━━━━━ EXTRACTED MATERIAL
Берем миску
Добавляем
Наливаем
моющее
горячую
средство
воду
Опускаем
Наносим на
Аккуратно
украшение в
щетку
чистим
━━━━━━━━━━
TASK STATEMENT ::
Write down all the entries again without a single difference.

SOLUTION FOR THIS PROBLEM ::
Берем миску
Добавляем
Наливаем
моющее
горячую
средство
воду
Опускаем
Наносим на
Аккуратно
украшение в
щетку
чистим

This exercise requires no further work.